Foot Locker to shutter CCS mail order
Nearly six years after purchasing CCS.com for the skateboard industry-rattling price of $103.2 million, Foot Locker, Inc., announced a new shakeup Thursday: It will be phasing out the online-catalog site entirely and directing customers instead to its Eastbay brand.
CCS.com, billed as "The World's Largest Skateboard Store," was started in 1985 as the California Cheap Skates catalog, and helped spread skateboard equipment and skateboard culture around the world through its mail order business. CCS also sponsored more than a dozen top skaters at any given time, including X Games stars Nyjah Huston and Ryan Sheckler. Pro skater Mike Mo Capaldi was welcomed to the team earlier this month. CCS employees were reportedly let go Thursday morning, according to one employee who asked not to be named.
"Over the next several months, the CCS digital sites will continue to service the skate customer who recognizes the exceptional range of skate-inspired footwear, apparel, hard goods and accessories available at CCS.com; however, over time those board inspired lifestyle enthusiasts will be directed to find their favorite skate assortments at Eastbay.com," said John Maurer, Vice President, Treasurer and Investor Relations for Foot Locker, in a statement Thursday. "Meanwhile, the Company will take advantage of the strong organization at Eastbay to consolidate the purchasing, marketing, and distribution of skate product from premier vendor partners such as Nike, adidas, Vans, and others to its loyal, passionate skate customers. The Company remains highly committed to maintaining and growing a competitive skate business."

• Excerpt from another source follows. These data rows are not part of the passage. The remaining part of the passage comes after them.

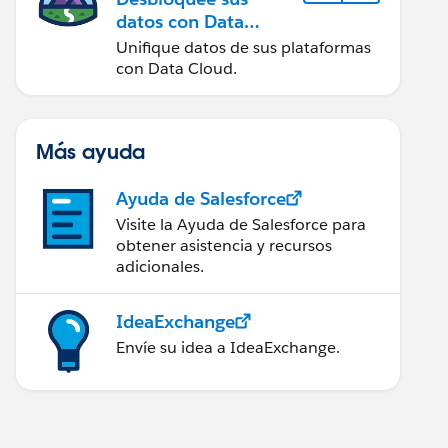
datos con Data
Cloud
Unifique datos de sus plataformas
con Data Cloud.
Más ayuda
Ayuda de Salesforce
Visite la Ayuda de Salesforce para
obtener asistencia y recursos
adicionales.
IdeaExchange
Envíe su idea a IdeaExchange.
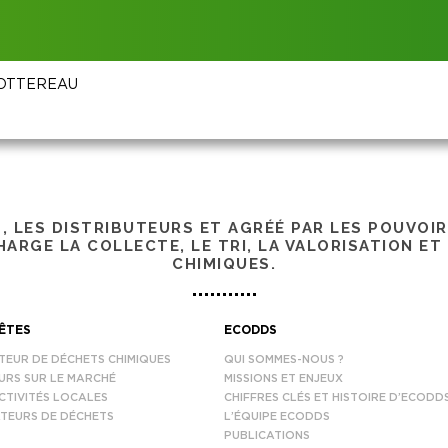
 BOTTEREAU
S, LES DISTRIBUTEURS ET AGRÉÉ PAR LES POUVOI
ARGE LA COLLECTE, LE TRI, LA VALORISATION ET
CHIMIQUES.
ÊTES
ECODDS
TEUR DE DÉCHETS CHIMIQUES
QUI SOMMES-NOUS ?
URS SUR LE MARCHÉ
MISSIONS ET ENJEUX
CTIVITÉS LOCALES
CHIFFRES CLÉS ET HISTOIRE D’ECODD
TEURS DE DÉCHETS
L’ÉQUIPE ECODDS
PUBLICATIONS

Foot Locker paid $103.2 million in November 2008 to acquire CCS from dELiA*s, Inc., touting it at the time as "an important step for our Company, as we look to expand our offerings in the rapidly growing action and extreme sports categories." CCS.com was a catalog and online-only business at the time, but Foot Locker opened its first brick-and-mortar CCS retail stores in 2009 and eventually opened a total of 22 stores. Foot Locker then shuttered them all in March 2013 and had been operating as a digital-only business for the last year.
Thursday's news may not have come as much of a shock to industry insiders: CCS was not even mentioned in Foot Locker, Inc.'s 2014 first quarter results report, released in May.

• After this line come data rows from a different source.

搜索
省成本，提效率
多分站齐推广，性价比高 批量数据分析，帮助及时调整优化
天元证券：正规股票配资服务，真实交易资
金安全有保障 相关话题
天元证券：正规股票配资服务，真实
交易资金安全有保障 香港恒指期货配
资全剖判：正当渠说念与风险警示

It's been a rough couple of months for the skateboard industry: In May, Pacific Vector Holdings shuttered DNA Distribution and its Alien Workshop, Habitat and Reflex skateboard brands. And on Tuesday, skateboarder Jamie Thomas announced he's moving his Zero skateboards and Fallen footwear brands to Dwindle Distribution, leaving his own creation, Black Box Distribution, and scaling back on his existing brands, which include Slave, Mystery and Threat.